The status of the proceedings against the NHBC Parties
An issue has arisen as to how the proceedings between the Claimants and the NHBC Parties should now be dealt with. There is currently a stay in place and the Claimants submit that this is the appropriate way to leave those proceedings, not least, they say, because there are potentially matters arising out of the remedial works which the NHBC have carried out. The Claimants are supported in that submission by SHL, who are concerned that any other disposal at this stage as between the Claimants and the NHBC Parties might prejudice the remaining issues which have to be resolved, and in particular, issues which the parties hope can be resolved by agreement as to any liabilities under the agreement of 12 May 2008 between SHL and the NHBC.

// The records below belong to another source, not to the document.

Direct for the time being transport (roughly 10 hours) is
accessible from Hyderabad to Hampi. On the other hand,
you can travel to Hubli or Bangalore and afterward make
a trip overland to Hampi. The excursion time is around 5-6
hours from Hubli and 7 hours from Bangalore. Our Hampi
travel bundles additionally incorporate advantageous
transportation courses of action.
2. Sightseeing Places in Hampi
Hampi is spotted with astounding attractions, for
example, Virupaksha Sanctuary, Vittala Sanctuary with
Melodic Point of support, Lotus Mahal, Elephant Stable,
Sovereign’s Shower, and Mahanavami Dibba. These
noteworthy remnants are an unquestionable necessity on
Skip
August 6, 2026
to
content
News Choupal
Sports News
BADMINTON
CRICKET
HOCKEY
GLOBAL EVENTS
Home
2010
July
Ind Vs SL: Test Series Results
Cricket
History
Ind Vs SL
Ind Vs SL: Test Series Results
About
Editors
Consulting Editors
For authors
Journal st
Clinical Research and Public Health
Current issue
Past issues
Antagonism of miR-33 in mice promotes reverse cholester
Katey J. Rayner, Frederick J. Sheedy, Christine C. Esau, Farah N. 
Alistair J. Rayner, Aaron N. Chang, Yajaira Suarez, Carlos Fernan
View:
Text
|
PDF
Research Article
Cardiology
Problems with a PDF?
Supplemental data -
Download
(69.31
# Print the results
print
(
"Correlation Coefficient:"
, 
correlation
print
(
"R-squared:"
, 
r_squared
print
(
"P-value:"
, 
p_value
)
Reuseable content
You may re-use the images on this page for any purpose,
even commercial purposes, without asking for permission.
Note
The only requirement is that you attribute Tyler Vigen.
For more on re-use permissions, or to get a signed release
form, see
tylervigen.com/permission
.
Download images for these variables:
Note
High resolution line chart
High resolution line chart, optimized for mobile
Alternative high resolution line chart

The NHBC Parties submit that the appropriate way of disposing of these proceedings is for the Claimants to discontinue them. That, as I indicated above, is more by way of a mechanism by which the NHBC Parties hoped to obtain a costs order in their favour. Given that there are still some outstanding matters between the parties in this case which, on one view, might be prejudiced by dealing with the position as between the Claimants and the NHBC Parties in a different way, I consider that the stay of the proceedings as between the Claimants and the NHBC Parties should continue. Given that I have dealt with costs I trust that if matters are fully resolved between the parties, as they hope, that the stay can form part of the settlement under a Tomlin Order or can otherwise be dealt with by consent. In default of agreement, the position can then be dealt with by the court.
Summary
Accordingly, subject to any submissions as to the wording of the order, the order I propose to make is that:
As between the Claimants and the NHBC Parties, there shall be no order as to costs in respect of the claims by the Claimants against the NHBC Parties for Foundation Defects, save for the costs under (2) and (3) below;
That the Claimants shall pay the NHBC’s costs of the claims for Foundation Defects made against the NHBC in paragraphs 25 and 54 of the Particulars of Claim.
The NHBC shall pay the Claimants’ costs of the NHBC’s application to strike out and/or for summary judgment dated 15 October 2009, save for any costs under (2) above.
As between the Claimants and SHL, SHL shall pay the Claimants’ costs of the claims for Foundation Defects against the NHBC, save for the Claimants’ costs of the claims for Foundation Defects made against the NHBC in paragraphs 25 and 54 of the Particulars of Claim and save for any costs of the NHBC’s application to strike out and/or for summary judgment dated 15 October 2009.
The Claimants should bear any costs which they incurred in relation to the claims for Foundation Defects against NHBC-BCS.
The proceedings between the Claimants and the NHBC Parties are hereby stayed until further order.